Next, to address whether TonEBP is involved in DC maturation and inflammatory responses, we stimulated BMDCs with the TLR4 ligand, lipopolysaccharide (LPS), which is a potent inducer of DC maturation and inflammatory responses45. Upon stimulation with LPS for 24 h, the percentage of cells expressing high levels of MHCII, CD86, and CD80 protein increased, whereas that of cells expressing low and intermediate levels decreased (Supplementary Fig. 5a). Notably, fewer BMDCs from TonEBPfl/fl LysM-cre mice expressed high levels of these proteins relative to BMDCs from control mice, whereas the percentage of cells expressing low levels of these proteins was higher than that in control mice (Fig. 4b). The lack of TonEBP expression in BMDCs did not affect expression of gene encoding TLR4 and CD14, a co-receptor for TLR4 activation (Supplementary Fig. 5b). In addition, cell viability and apoptosis in BMDCs from TonEBPfl/fl LysM-cre mice were comparable to those in control mice under basal and LPS-stimulated conditions (Supplementary Fig. 5c, d). These data suggest that TonEBP plays a critical role in the maturation of BMDC in response to LPS.

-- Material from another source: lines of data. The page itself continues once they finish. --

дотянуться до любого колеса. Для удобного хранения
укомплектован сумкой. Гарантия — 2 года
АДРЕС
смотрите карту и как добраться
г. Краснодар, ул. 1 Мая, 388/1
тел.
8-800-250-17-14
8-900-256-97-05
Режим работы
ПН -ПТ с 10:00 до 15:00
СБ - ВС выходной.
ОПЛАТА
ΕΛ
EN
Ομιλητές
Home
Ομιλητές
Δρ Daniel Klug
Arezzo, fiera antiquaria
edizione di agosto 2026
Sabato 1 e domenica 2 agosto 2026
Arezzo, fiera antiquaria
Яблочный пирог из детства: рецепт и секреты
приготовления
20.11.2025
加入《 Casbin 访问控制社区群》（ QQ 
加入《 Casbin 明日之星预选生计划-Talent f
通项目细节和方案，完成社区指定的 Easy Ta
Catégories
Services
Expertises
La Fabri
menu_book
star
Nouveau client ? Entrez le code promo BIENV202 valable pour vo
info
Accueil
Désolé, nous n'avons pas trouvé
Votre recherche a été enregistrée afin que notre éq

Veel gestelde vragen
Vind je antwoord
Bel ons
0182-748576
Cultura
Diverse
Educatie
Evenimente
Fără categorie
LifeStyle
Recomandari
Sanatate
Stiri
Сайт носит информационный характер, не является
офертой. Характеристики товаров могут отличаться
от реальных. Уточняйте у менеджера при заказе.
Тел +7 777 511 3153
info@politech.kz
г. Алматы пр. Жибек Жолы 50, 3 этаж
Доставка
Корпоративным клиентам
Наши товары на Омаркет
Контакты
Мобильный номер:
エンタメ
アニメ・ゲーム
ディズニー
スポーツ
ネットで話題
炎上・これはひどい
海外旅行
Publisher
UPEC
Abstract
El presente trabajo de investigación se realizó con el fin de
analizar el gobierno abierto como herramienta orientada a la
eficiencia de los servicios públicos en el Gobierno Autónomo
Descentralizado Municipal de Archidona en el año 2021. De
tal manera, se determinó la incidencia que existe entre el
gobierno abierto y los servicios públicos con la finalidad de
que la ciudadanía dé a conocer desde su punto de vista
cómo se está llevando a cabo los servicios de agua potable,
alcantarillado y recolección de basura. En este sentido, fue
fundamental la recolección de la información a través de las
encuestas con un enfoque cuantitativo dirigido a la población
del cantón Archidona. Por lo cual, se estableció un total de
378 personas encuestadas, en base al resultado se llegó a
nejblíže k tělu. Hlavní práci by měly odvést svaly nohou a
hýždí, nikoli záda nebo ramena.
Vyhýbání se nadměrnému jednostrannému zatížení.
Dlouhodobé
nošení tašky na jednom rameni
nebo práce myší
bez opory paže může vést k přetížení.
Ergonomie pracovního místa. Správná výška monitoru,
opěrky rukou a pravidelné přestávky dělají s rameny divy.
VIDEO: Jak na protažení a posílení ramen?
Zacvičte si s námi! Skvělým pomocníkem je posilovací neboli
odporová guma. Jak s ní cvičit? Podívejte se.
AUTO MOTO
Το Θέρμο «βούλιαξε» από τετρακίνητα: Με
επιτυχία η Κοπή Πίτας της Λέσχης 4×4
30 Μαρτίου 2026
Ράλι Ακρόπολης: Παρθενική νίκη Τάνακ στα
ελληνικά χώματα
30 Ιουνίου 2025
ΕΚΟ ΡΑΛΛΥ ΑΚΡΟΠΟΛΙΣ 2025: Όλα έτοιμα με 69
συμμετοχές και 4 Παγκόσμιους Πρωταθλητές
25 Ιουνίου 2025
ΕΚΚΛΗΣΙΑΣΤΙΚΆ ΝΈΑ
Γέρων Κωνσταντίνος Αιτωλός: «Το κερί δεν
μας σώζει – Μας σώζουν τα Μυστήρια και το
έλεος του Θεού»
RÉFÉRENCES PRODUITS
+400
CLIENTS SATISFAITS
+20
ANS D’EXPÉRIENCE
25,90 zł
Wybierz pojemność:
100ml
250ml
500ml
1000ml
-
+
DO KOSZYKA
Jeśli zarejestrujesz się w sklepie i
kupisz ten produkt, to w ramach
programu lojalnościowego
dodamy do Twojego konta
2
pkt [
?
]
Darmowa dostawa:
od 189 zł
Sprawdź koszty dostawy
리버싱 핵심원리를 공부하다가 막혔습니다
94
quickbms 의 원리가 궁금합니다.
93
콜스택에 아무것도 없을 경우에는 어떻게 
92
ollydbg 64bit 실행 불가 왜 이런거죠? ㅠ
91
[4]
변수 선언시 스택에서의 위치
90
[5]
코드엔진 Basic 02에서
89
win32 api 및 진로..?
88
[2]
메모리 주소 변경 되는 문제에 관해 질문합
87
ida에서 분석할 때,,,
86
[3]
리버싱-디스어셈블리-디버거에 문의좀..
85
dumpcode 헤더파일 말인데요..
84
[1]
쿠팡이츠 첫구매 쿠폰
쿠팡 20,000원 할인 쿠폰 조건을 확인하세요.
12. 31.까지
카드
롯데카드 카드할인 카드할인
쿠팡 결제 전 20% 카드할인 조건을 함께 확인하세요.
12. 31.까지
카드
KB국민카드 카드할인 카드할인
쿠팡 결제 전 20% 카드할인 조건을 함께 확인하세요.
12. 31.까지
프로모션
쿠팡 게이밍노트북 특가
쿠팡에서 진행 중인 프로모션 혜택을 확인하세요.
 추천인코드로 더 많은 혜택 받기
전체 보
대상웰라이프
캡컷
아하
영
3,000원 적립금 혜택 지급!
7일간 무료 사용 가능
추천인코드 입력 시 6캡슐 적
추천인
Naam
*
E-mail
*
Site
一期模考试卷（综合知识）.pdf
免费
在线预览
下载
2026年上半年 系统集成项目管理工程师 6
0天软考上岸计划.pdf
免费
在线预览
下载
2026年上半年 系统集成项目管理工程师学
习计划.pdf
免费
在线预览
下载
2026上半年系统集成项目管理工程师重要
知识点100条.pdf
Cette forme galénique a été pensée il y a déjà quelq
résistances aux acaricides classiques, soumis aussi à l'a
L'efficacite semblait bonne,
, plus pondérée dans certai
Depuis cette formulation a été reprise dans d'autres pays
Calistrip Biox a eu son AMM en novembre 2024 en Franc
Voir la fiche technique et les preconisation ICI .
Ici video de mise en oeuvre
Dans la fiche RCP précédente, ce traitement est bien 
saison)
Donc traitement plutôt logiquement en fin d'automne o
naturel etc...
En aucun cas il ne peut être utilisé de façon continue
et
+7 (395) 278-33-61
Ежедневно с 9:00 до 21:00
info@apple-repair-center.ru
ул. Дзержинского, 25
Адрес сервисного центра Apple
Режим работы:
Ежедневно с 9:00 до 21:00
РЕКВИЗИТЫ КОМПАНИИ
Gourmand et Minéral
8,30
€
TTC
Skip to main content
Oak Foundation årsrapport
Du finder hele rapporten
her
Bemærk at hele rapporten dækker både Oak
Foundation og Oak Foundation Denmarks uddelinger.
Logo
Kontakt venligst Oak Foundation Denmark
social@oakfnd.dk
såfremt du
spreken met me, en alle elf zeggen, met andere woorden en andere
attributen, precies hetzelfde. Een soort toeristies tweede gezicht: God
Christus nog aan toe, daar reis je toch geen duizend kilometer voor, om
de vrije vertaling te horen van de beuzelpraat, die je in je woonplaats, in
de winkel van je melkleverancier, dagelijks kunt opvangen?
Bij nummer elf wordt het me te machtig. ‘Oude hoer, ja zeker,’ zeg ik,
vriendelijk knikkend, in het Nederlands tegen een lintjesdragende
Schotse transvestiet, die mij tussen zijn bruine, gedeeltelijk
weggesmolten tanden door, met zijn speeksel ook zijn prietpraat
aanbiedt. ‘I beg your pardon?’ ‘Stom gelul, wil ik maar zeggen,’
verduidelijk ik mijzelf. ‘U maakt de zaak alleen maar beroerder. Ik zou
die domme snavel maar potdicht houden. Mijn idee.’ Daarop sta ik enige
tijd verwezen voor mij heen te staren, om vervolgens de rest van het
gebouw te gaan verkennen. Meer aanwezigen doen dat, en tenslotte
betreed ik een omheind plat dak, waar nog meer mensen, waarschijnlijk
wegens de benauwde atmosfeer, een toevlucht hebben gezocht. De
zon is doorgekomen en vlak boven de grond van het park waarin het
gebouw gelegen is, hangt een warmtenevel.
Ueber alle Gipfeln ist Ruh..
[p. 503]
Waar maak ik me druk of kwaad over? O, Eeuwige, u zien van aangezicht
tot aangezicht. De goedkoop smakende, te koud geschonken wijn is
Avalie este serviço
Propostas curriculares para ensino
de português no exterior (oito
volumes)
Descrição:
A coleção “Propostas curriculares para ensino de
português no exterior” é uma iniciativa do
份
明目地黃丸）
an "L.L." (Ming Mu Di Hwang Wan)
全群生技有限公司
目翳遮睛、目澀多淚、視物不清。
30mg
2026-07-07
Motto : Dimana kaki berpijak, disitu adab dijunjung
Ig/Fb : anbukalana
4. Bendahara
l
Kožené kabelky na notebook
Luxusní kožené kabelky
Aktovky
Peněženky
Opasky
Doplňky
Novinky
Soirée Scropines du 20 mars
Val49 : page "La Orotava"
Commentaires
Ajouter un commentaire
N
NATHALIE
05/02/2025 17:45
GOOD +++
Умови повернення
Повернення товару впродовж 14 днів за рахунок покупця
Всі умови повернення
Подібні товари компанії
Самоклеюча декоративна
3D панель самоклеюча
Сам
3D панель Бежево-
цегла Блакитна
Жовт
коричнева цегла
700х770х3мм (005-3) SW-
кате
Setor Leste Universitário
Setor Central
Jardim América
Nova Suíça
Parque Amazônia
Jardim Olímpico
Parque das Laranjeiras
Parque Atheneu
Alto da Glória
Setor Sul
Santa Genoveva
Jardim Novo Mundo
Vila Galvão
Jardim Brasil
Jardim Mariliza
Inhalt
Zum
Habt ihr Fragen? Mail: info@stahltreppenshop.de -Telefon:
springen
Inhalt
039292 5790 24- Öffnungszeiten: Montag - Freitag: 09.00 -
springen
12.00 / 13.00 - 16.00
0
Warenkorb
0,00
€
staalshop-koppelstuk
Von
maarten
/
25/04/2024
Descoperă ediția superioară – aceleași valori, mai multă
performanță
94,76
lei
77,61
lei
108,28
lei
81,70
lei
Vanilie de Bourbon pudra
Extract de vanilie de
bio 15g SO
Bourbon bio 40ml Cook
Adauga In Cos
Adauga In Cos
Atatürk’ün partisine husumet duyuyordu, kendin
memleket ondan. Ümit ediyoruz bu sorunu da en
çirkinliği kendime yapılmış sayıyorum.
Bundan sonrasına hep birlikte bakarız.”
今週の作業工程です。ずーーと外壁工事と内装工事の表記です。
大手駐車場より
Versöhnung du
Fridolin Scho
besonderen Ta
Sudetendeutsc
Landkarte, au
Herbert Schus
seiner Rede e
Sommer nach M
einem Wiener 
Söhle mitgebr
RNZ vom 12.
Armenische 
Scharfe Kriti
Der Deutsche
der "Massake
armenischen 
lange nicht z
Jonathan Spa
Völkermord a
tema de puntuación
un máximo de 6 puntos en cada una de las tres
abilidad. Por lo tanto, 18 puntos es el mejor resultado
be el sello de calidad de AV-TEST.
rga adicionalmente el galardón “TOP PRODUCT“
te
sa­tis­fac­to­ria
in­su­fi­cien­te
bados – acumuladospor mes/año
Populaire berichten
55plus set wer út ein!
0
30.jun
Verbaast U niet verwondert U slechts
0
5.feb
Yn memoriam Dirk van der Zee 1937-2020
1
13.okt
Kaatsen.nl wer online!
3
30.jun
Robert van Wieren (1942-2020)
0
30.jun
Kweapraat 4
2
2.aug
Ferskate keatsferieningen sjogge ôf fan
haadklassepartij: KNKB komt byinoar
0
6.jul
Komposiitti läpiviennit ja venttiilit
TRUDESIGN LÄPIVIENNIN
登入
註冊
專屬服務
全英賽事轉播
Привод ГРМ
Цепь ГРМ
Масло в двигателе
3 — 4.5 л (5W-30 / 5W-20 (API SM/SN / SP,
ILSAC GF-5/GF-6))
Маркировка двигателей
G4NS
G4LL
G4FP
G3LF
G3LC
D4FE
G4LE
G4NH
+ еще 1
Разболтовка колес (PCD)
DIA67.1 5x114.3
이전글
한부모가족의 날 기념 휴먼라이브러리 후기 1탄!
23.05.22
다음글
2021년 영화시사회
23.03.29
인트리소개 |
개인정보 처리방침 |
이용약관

We also examined expression of pro-inflammatory cytokines by LPS-stimulated BMDCs. Expression of TonEBP mRNA and protein increased after LPS stimulation; however, a significant reduction was observed in TonEBP-deficient BMDCs (Fig. 4c). As expected, LPS-treated control BMDCs expressed high levels of pro-inflammatory cytokines IL-1β, IL-12, IL-6, and IL-23; however, levels were lower in TonEBP-deficient BMDCs (Fig. 4c). On the other hand, expression of mRNA encoding CCR7 was not affected by TonEBP deficiency (Fig. 4c) in line with results from iLNs (Supplementary Fig. 3c).

Collectively, these data demonstrate that TonEBP promotes maturation and inflammatory responses by BMDCs in response to LPS.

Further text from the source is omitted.